カーラ・バイラヴァ神の礼拝

KATHMANDU, NEPAL - CIRCA NOVEMBER 2013: Kaal Bhairav statue at Basantapur Durbar square in Kathmandu circa November 2013 in Kathmandu.

シヴァ神のさまざまな姿の一つに、カーラ・バイラヴァ神という姿があります。カーラ・バイラヴァ神は、カールッティカ月(10月~11月)の満月から8日目(アシュタミー)に降誕したと信じられ、2016年は11月22日に降誕祭が近づいています。

満月から8日目に降誕したとされるカーラ・バイラヴァ神には、主となる8つの姿があります。それぞれはアシュタ・マートリカー(八母神)を妃として持ち、8つの方向を守ると信じられます。タントラの世界ではとりわけ熱心に礼拝される神格です。

カーラ・バイラヴァ神は、欲望にまみれ驕り高ぶった態度を見せたブラフマー神を罰するために、シヴァ神から生まれたと伝えられます。カーラ・バイラヴァ神の姿となったシヴァ神は、5つあったブラフマー神の頭を切り落とし、長きにわたる苦行を行いました。

「カーラ」は「時」、「バイラヴァ」はシヴァ神の化身した恐ろしい姿を意味します。シヴァ神のもっとも恐れられる姿にも関わらず、カーラ・バイラヴァ神への礼拝は限りのない保護と繁栄を授けると信じられます。それは、私たちの欲望という最も恐ろしい敵を倒すとともに、優れた精神力を授けてくれるからに違いありません。

そんなカーラ・バイラヴァ神は、犬を乗り物として描かれることがあります。インドでは古くから、犬は死の世界に関連があると捉えられてきました。そんな犬を乗り物とすることは、時を征服することの象徴でもあります。
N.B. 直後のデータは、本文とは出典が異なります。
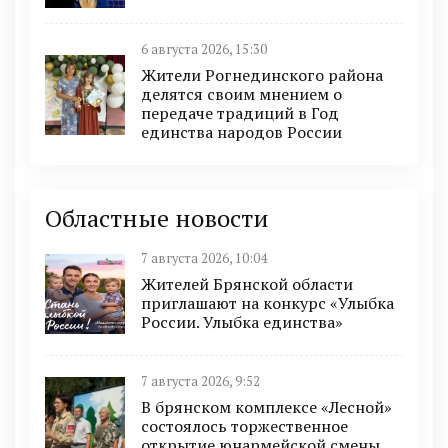
6 августа 2026, 15:30
Жители Рогнединского района
делятся своим мнением о
передаче традиций в Год
единства народов России
Областные новости
7 августа 2026, 10:04
Жителей Брянской области
приглашают на конкурс «Улыбка
России. Улыбка единства»
7 августа 2026, 9:52
В брянском комплексе «Лесной»
состоялось торжественное
открытие юнармейской смены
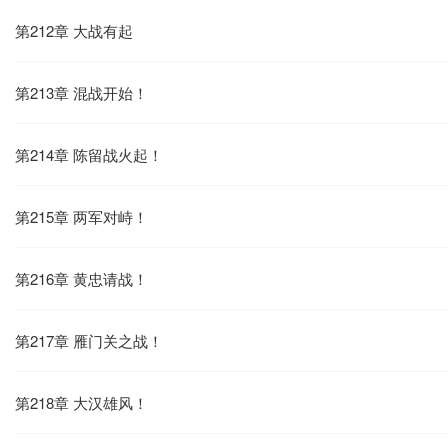
第212章 大战有起
第213章 混战开始！
第214章 陈留战火起！
第215章 两军对峙！
第216章 黄忠请战！
第217章 雁门关之战！
第218章 大汉雄风！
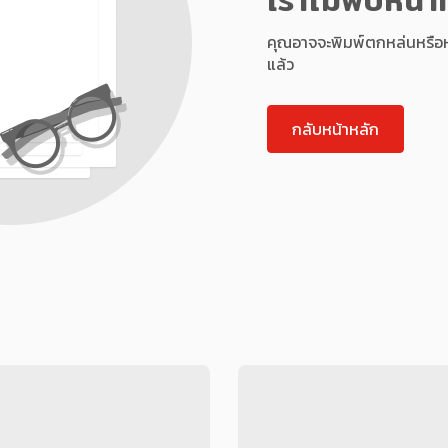
คุณอาจจะพิมพ์ตกหล่นหรือหน้า
แล้ว
กลับหน้าหลัก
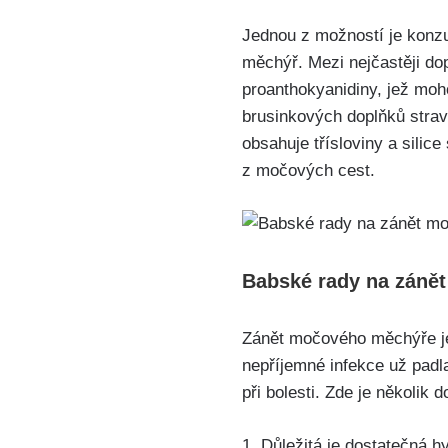
Jednou z možností je konzu
měchýř. Mezi nejčastěji dop
proanthokyanidiny, jež moho
brusinkových doplňků stravy
obsahuje třísloviny a silic
z močových cest.
Babské rady na zánět
Zánět močového⁤ měchýře je
nepříjemné infekce už padla
při bolesti. Zde je několik
1.⁢ Důležitá je dostatečná⁢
過去や未来に囚われる時、私たちは恐怖や衰退を感じることが少なくありません。欲望は、もっとも大切な今という瞬間を見失わせることもあります。今を粗末にすることは、カーラ・バイラヴァ神に無礼を働くことに変わりなく、今を全力で生きることで、カーラ・バイラヴァ神へのもっとも偉大な礼拝が成し遂げられます。そうして生きることで、恐怖や衰退を見せる欲望という強敵は倒され、限りのない保護と繁栄が授けられるように思います。

カーラ・バイラヴァ神の降誕祭が近づき、皆様にも大きな恩寵がございますよう、心よりお祈り申し上げております。